Leaving out the images, transcribe every record below exactly.

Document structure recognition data
********************

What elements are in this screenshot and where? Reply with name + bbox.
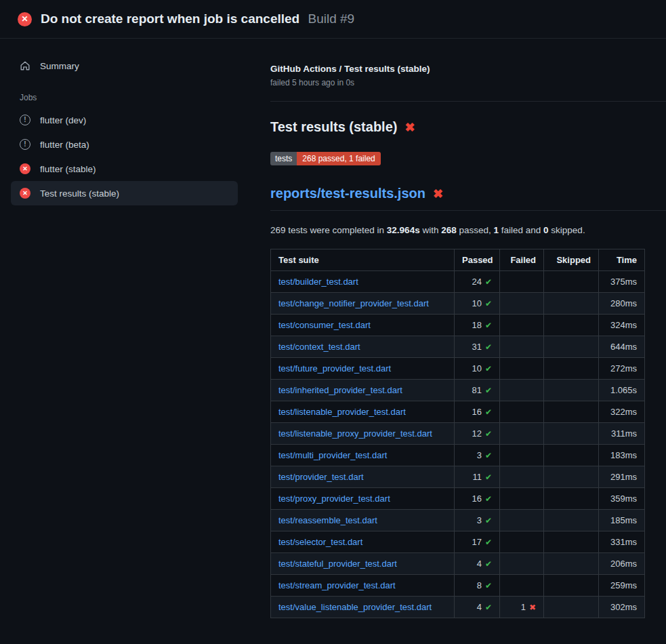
col-header-failed: Failed <box>500 249 544 271</box>
sidebar-job-item[interactable]: ✕flutter (stable) <box>11 157 238 181</box>
table-row: test/selector_test.dart17✔331ms <box>271 531 645 553</box>
check-run-header: ✕ Do not create report when job is cance… <box>0 0 666 39</box>
test-suite-link[interactable]: test/reassemble_test.dart <box>278 515 377 525</box>
test-suite-link[interactable]: test/listenable_provider_test.dart <box>278 407 406 417</box>
test-suite-link[interactable]: test/value_listenable_provider_test.dart <box>278 602 432 612</box>
summary-passed-count: 268 <box>441 225 457 235</box>
passed-cell: 10✔ <box>455 293 500 315</box>
test-suite-link[interactable]: test/consumer_test.dart <box>278 320 371 330</box>
failed-cell: 1✖ <box>500 597 544 618</box>
time-cell: 322ms <box>599 401 645 423</box>
section-title: Test results (stable) ✖ <box>270 119 644 135</box>
check-icon: ✔ <box>485 603 492 612</box>
time-cell: 183ms <box>599 445 645 466</box>
time-cell: 272ms <box>599 358 645 380</box>
summary-text: skipped. <box>549 225 585 235</box>
passed-cell: 3✔ <box>455 445 500 466</box>
time-cell: 291ms <box>599 466 645 488</box>
check-icon: ✔ <box>485 342 492 352</box>
time-cell: 375ms <box>599 271 645 293</box>
failed-cell <box>500 336 544 358</box>
summary-text: with <box>420 225 442 235</box>
time-cell: 644ms <box>599 336 645 358</box>
sidebar-job-item[interactable]: ✕Test results (stable) <box>11 181 238 205</box>
test-suite-link[interactable]: test/proxy_provider_test.dart <box>278 494 390 504</box>
check-icon: ✔ <box>485 299 492 308</box>
check-icon: ✔ <box>485 581 492 590</box>
time-cell: 302ms <box>599 597 645 618</box>
test-suite-link[interactable]: test/stateful_provider_test.dart <box>278 559 397 569</box>
passed-count: 18 <box>472 320 481 330</box>
skipped-cell <box>544 271 599 293</box>
failed-cell <box>500 423 544 445</box>
test-suite-link[interactable]: test/inherited_provider_test.dart <box>278 385 402 395</box>
table-header-row: Test suite Passed Failed Skipped Time <box>271 249 645 271</box>
summary-text: 269 tests were completed in <box>270 225 387 235</box>
check-icon: ✔ <box>485 321 492 330</box>
passed-cell: 18✔ <box>455 315 500 336</box>
check-icon: ✔ <box>485 429 492 439</box>
test-suite-link[interactable]: test/listenable_proxy_provider_test.dart <box>278 428 432 439</box>
passed-cell: 24✔ <box>455 271 500 293</box>
col-header-time: Time <box>599 249 645 271</box>
skipped-cell <box>544 488 599 510</box>
check-icon: ✔ <box>485 407 492 417</box>
time-cell: 311ms <box>599 423 645 445</box>
table-row: test/provider_test.dart11✔291ms <box>271 466 645 488</box>
passed-cell: 4✔ <box>455 553 500 575</box>
test-suite-link[interactable]: test/provider_test.dart <box>278 472 364 482</box>
passed-count: 81 <box>472 385 481 395</box>
badge-value: 268 passed, 1 failed <box>297 152 380 165</box>
passed-cell: 4✔ <box>455 597 500 618</box>
test-suite-link[interactable]: test/context_test.dart <box>278 342 360 352</box>
run-status-line: failed 5 hours ago in 0s <box>270 78 644 87</box>
jobs-section-label: Jobs <box>20 93 238 102</box>
table-row: test/value_listenable_provider_test.dart… <box>271 597 645 618</box>
time-cell: 331ms <box>599 531 645 553</box>
page-body: Summary Jobs !flutter (dev)!flutter (bet… <box>0 39 666 644</box>
skipped-cell <box>544 293 599 315</box>
home-icon <box>20 60 30 71</box>
x-emoji-icon: ✖ <box>404 121 415 134</box>
report-file-link[interactable]: reports/test-results.json <box>270 186 425 201</box>
suite-cell: test/future_provider_test.dart <box>271 358 455 380</box>
skipped-cell <box>544 575 599 597</box>
page-title: Do not create report when job is cancell… <box>41 12 354 26</box>
table-row: test/inherited_provider_test.dart81✔1.06… <box>271 380 645 401</box>
test-suite-link[interactable]: test/stream_provider_test.dart <box>278 580 396 590</box>
check-run-title: Do not create report when job is cancell… <box>41 12 299 26</box>
failed-cell <box>500 271 544 293</box>
check-icon: ✔ <box>485 277 492 287</box>
sidebar-job-item[interactable]: !flutter (beta) <box>11 132 238 157</box>
failed-cell <box>500 488 544 510</box>
test-suite-link[interactable]: test/change_notifier_provider_test.dart <box>278 298 429 308</box>
sidebar-job-item[interactable]: !flutter (dev) <box>11 108 238 132</box>
test-suite-link[interactable]: test/selector_test.dart <box>278 537 362 547</box>
section-title-text: Test results (stable) <box>270 119 397 135</box>
passed-count: 4 <box>477 602 482 612</box>
failed-count: 1 <box>521 602 526 612</box>
skipped-cell <box>544 597 599 618</box>
time-cell: 259ms <box>599 575 645 597</box>
sidebar-item-summary[interactable]: Summary <box>11 54 238 78</box>
test-suite-link[interactable]: test/multi_provider_test.dart <box>278 450 387 460</box>
skipped-cell <box>544 336 599 358</box>
test-suite-link[interactable]: test/future_provider_test.dart <box>278 363 391 374</box>
suite-cell: test/multi_provider_test.dart <box>271 445 455 466</box>
check-icon: ✔ <box>485 559 492 569</box>
check-icon: ✔ <box>485 472 492 482</box>
skipped-cell <box>544 553 599 575</box>
suite-cell: test/reassemble_test.dart <box>271 510 455 531</box>
passed-count: 10 <box>472 363 481 374</box>
table-row: test/builder_test.dart24✔375ms <box>271 271 645 293</box>
x-circle-icon: ✕ <box>18 12 32 26</box>
sidebar: Summary Jobs !flutter (dev)!flutter (bet… <box>0 39 249 644</box>
check-run-page: ✕ Do not create report when job is cance… <box>0 0 666 644</box>
test-suite-link[interactable]: test/builder_test.dart <box>278 277 358 287</box>
suite-cell: test/value_listenable_provider_test.dart <box>271 597 455 618</box>
build-number: Build #9 <box>308 12 354 26</box>
check-icon: ✔ <box>485 364 492 374</box>
time-cell: 206ms <box>599 553 645 575</box>
skipped-cell <box>544 531 599 553</box>
x-circle-icon: ✕ <box>20 188 30 199</box>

********************

◆ **YOUR SOLUTION**:
What elements are in this screenshot and where? Reply with name + bbox.
col-header-failed: Failed <box>500 249 544 271</box>
sidebar-job-item[interactable]: ✕flutter (stable) <box>11 157 238 181</box>
table-row: test/selector_test.dart17✔331ms <box>271 531 645 553</box>
check-run-header: ✕ Do not create report when job is cance… <box>0 0 666 39</box>
test-suite-link[interactable]: test/reassemble_test.dart <box>278 515 377 525</box>
test-suite-link[interactable]: test/listenable_provider_test.dart <box>278 407 406 417</box>
test-suite-link[interactable]: test/value_listenable_provider_test.dart <box>278 602 432 612</box>
summary-passed-count: 268 <box>441 225 457 235</box>
passed-cell: 10✔ <box>455 293 500 315</box>
test-suite-link[interactable]: test/consumer_test.dart <box>278 320 371 330</box>
failed-cell: 1✖ <box>500 597 544 618</box>
time-cell: 322ms <box>599 401 645 423</box>
section-title: Test results (stable) ✖ <box>270 119 644 135</box>
check-icon: ✔ <box>485 603 492 612</box>
time-cell: 183ms <box>599 445 645 466</box>
time-cell: 272ms <box>599 358 645 380</box>
summary-text: skipped. <box>549 225 585 235</box>
passed-cell: 3✔ <box>455 445 500 466</box>
time-cell: 291ms <box>599 466 645 488</box>
check-icon: ✔ <box>485 342 492 352</box>
time-cell: 375ms <box>599 271 645 293</box>
failed-cell <box>500 336 544 358</box>
summary-text: with <box>420 225 442 235</box>
time-cell: 644ms <box>599 336 645 358</box>
sidebar-job-item[interactable]: ✕Test results (stable) <box>11 181 238 205</box>
test-suite-link[interactable]: test/proxy_provider_test.dart <box>278 494 390 504</box>
check-icon: ✔ <box>485 299 492 308</box>
check-icon: ✔ <box>485 581 492 590</box>
time-cell: 302ms <box>599 597 645 618</box>
test-suite-link[interactable]: test/stateful_provider_test.dart <box>278 559 397 569</box>
passed-count: 18 <box>472 320 481 330</box>
skipped-cell <box>544 271 599 293</box>
failed-cell <box>500 423 544 445</box>
test-suite-link[interactable]: test/inherited_provider_test.dart <box>278 385 402 395</box>
table-header-row: Test suite Passed Failed Skipped Time <box>271 249 645 271</box>
summary-text: 269 tests were completed in <box>270 225 387 235</box>
check-icon: ✔ <box>485 321 492 330</box>
passed-cell: 18✔ <box>455 315 500 336</box>
check-icon: ✔ <box>485 429 492 439</box>
test-suite-link[interactable]: test/listenable_proxy_provider_test.dart <box>278 428 432 439</box>
passed-cell: 24✔ <box>455 271 500 293</box>
col-header-time: Time <box>599 249 645 271</box>
skipped-cell <box>544 488 599 510</box>
check-icon: ✔ <box>485 407 492 417</box>
time-cell: 311ms <box>599 423 645 445</box>
table-row: test/provider_test.dart11✔291ms <box>271 466 645 488</box>
passed-cell: 4✔ <box>455 553 500 575</box>
test-suite-link[interactable]: test/provider_test.dart <box>278 472 364 482</box>
passed-count: 81 <box>472 385 481 395</box>
badge-value: 268 passed, 1 failed <box>297 152 380 165</box>
passed-cell: 4✔ <box>455 597 500 618</box>
test-suite-link[interactable]: test/context_test.dart <box>278 342 360 352</box>
run-status-line: failed 5 hours ago in 0s <box>270 78 644 87</box>
jobs-section-label: Jobs <box>20 93 238 102</box>
table-row: test/value_listenable_provider_test.dart… <box>271 597 645 618</box>
time-cell: 331ms <box>599 531 645 553</box>
page-body: Summary Jobs !flutter (dev)!flutter (bet… <box>0 39 666 644</box>
skipped-cell <box>544 293 599 315</box>
home-icon <box>20 60 30 71</box>
x-emoji-icon: ✖ <box>404 121 415 134</box>
report-file-link[interactable]: reports/test-results.json <box>270 186 425 201</box>
suite-cell: test/future_provider_test.dart <box>271 358 455 380</box>
skipped-cell <box>544 575 599 597</box>
page-title: Do not create report when job is cancell… <box>41 12 354 26</box>
table-row: test/inherited_provider_test.dart81✔1.06… <box>271 380 645 401</box>
test-suite-link[interactable]: test/stream_provider_test.dart <box>278 580 396 590</box>
check-run-title: Do not create report when job is cancell… <box>41 12 299 26</box>
failed-cell <box>500 271 544 293</box>
check-icon: ✔ <box>485 277 492 287</box>
sidebar-job-item[interactable]: !flutter (beta) <box>11 132 238 157</box>
failed-cell <box>500 488 544 510</box>
test-suite-link[interactable]: test/change_notifier_provider_test.dart <box>278 298 429 308</box>
sidebar-job-item[interactable]: !flutter (dev) <box>11 108 238 132</box>
test-suite-link[interactable]: test/selector_test.dart <box>278 537 362 547</box>
section-title-text: Test results (stable) <box>270 119 397 135</box>
passed-count: 4 <box>477 602 482 612</box>
failed-count: 1 <box>521 602 526 612</box>
skipped-cell <box>544 597 599 618</box>
time-cell: 259ms <box>599 575 645 597</box>
sidebar-item-summary[interactable]: Summary <box>11 54 238 78</box>
test-suite-link[interactable]: test/multi_provider_test.dart <box>278 450 387 460</box>
skipped-cell <box>544 336 599 358</box>
test-suite-link[interactable]: test/future_provider_test.dart <box>278 363 391 374</box>
suite-cell: test/multi_provider_test.dart <box>271 445 455 466</box>
check-icon: ✔ <box>485 559 492 569</box>
check-icon: ✔ <box>485 472 492 482</box>
skipped-cell <box>544 553 599 575</box>
suite-cell: test/reassemble_test.dart <box>271 510 455 531</box>
passed-count: 10 <box>472 363 481 374</box>
table-row: test/builder_test.dart24✔375ms <box>271 271 645 293</box>
x-circle-icon: ✕ <box>18 12 32 26</box>
sidebar: Summary Jobs !flutter (dev)!flutter (bet… <box>0 39 249 644</box>
check-run-page: ✕ Do not create report when job is cance… <box>0 0 666 644</box>
test-suite-link[interactable]: test/builder_test.dart <box>278 277 358 287</box>
suite-cell: test/value_listenable_provider_test.dart <box>271 597 455 618</box>
build-number: Build #9 <box>308 12 354 26</box>
check-icon: ✔ <box>485 364 492 374</box>
time-cell: 206ms <box>599 553 645 575</box>
skipped-cell <box>544 531 599 553</box>
x-circle-icon: ✕ <box>20 188 30 199</box>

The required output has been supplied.